M. Huiku, K. Uutela, M. van Gils, I. Korhonen, M. Kymäläinen, P. Meriläinen, M. Paloheimo, M. Rantanen, P. Takala, H. Viertiö-Oja and A. Yli-Hankala
Br. J. Anaesth. (2007) 98 (4): 447-455. (First published online: February 28, 2007)
Published with permission of the Oxford University Press for posting on GE Healthcare’s Clinical View: http://clinicalview.gehealthcare.com/
Inadequate analgesia during general anaesthesia may present as undesirable haemodynamic responses. No objective measures of the adequacy of analgesia exist. We aimed at developing a simple numerical measure of the level of surgical stress in an anaesthetized patient.

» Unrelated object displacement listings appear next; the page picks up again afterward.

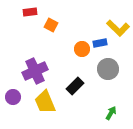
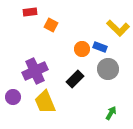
blue rectangle: moved 4 px down; rotated 32 degrees clockwise
black rectangle: moved 7 px up
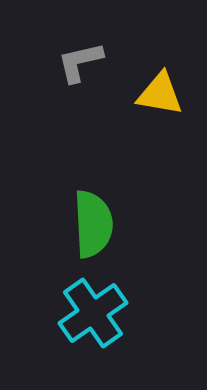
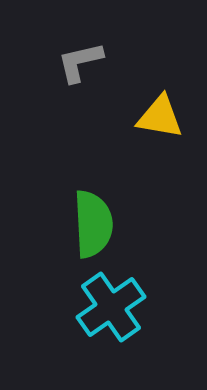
yellow triangle: moved 23 px down
cyan cross: moved 18 px right, 6 px up
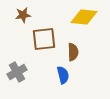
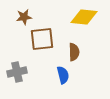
brown star: moved 1 px right, 2 px down
brown square: moved 2 px left
brown semicircle: moved 1 px right
gray cross: rotated 18 degrees clockwise
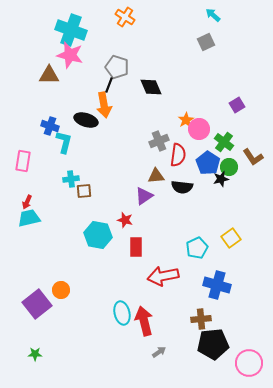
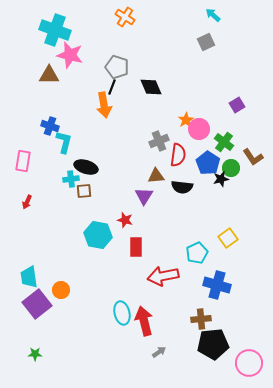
cyan cross at (71, 30): moved 16 px left
black line at (109, 85): moved 3 px right, 2 px down
black ellipse at (86, 120): moved 47 px down
green circle at (229, 167): moved 2 px right, 1 px down
purple triangle at (144, 196): rotated 24 degrees counterclockwise
cyan trapezoid at (29, 218): moved 59 px down; rotated 85 degrees counterclockwise
yellow square at (231, 238): moved 3 px left
cyan pentagon at (197, 248): moved 5 px down
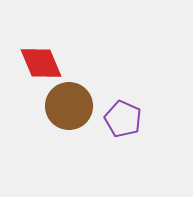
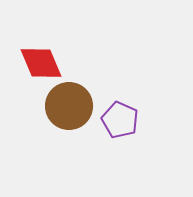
purple pentagon: moved 3 px left, 1 px down
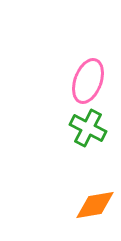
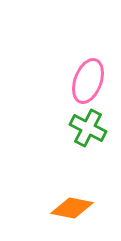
orange diamond: moved 23 px left, 3 px down; rotated 21 degrees clockwise
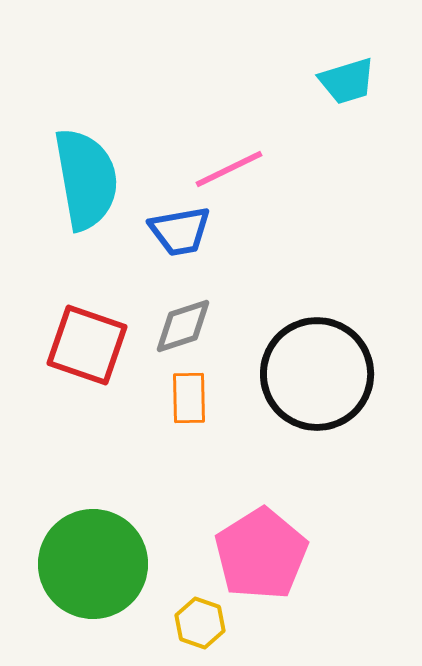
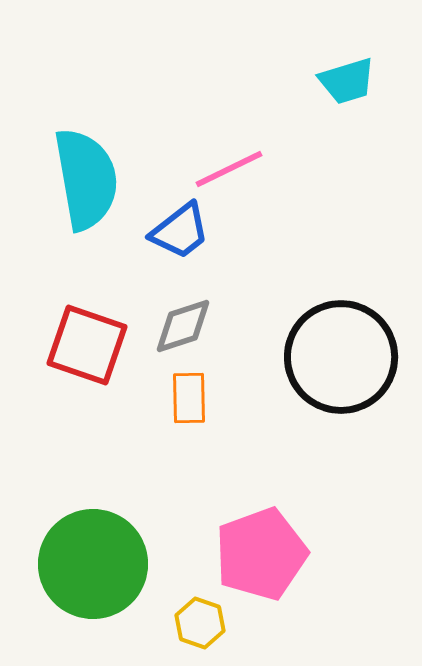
blue trapezoid: rotated 28 degrees counterclockwise
black circle: moved 24 px right, 17 px up
pink pentagon: rotated 12 degrees clockwise
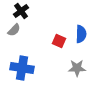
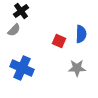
blue cross: rotated 15 degrees clockwise
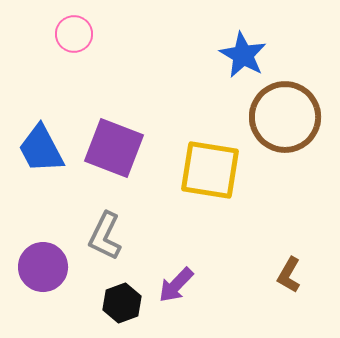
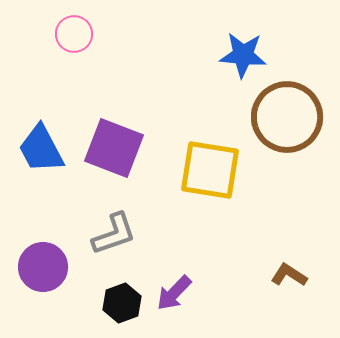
blue star: rotated 24 degrees counterclockwise
brown circle: moved 2 px right
gray L-shape: moved 9 px right, 2 px up; rotated 135 degrees counterclockwise
brown L-shape: rotated 93 degrees clockwise
purple arrow: moved 2 px left, 8 px down
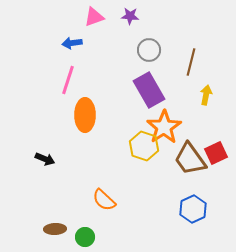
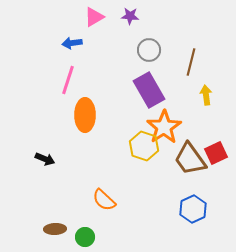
pink triangle: rotated 10 degrees counterclockwise
yellow arrow: rotated 18 degrees counterclockwise
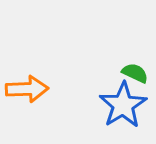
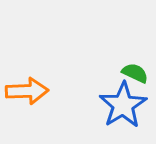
orange arrow: moved 2 px down
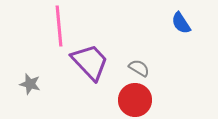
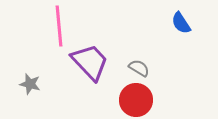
red circle: moved 1 px right
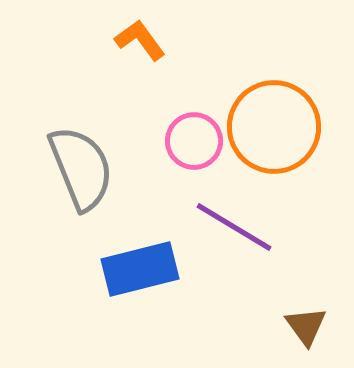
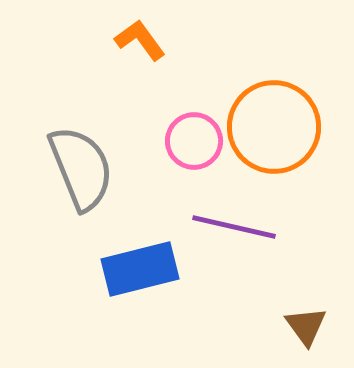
purple line: rotated 18 degrees counterclockwise
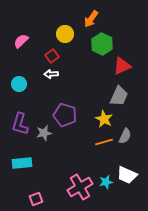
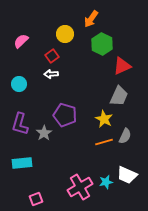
gray star: rotated 21 degrees counterclockwise
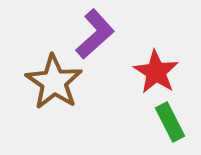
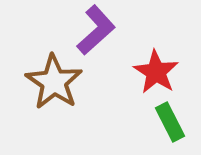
purple L-shape: moved 1 px right, 4 px up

Sixty and 12 female patients were included in the development and validation data sets, respectively. All patients had elective surgery with propofol–remifentanil target controlled anaesthesia. Finger photoplethysmography and electrocardiography waveforms were recorded throughout anaesthesia and various waveform parameters were extracted off-line. Total surgical stress (TSS) for a patient was estimated based on stimulus intensity and remifentanil concentration. The surgical stress index* (SSI) was developed to correlate with the TSS estimate in the development data set. The performance of SSI was validated within the validation data set during and before surgery, especially at skin incision and during changes of the predicted remifentanil effect-site concentration.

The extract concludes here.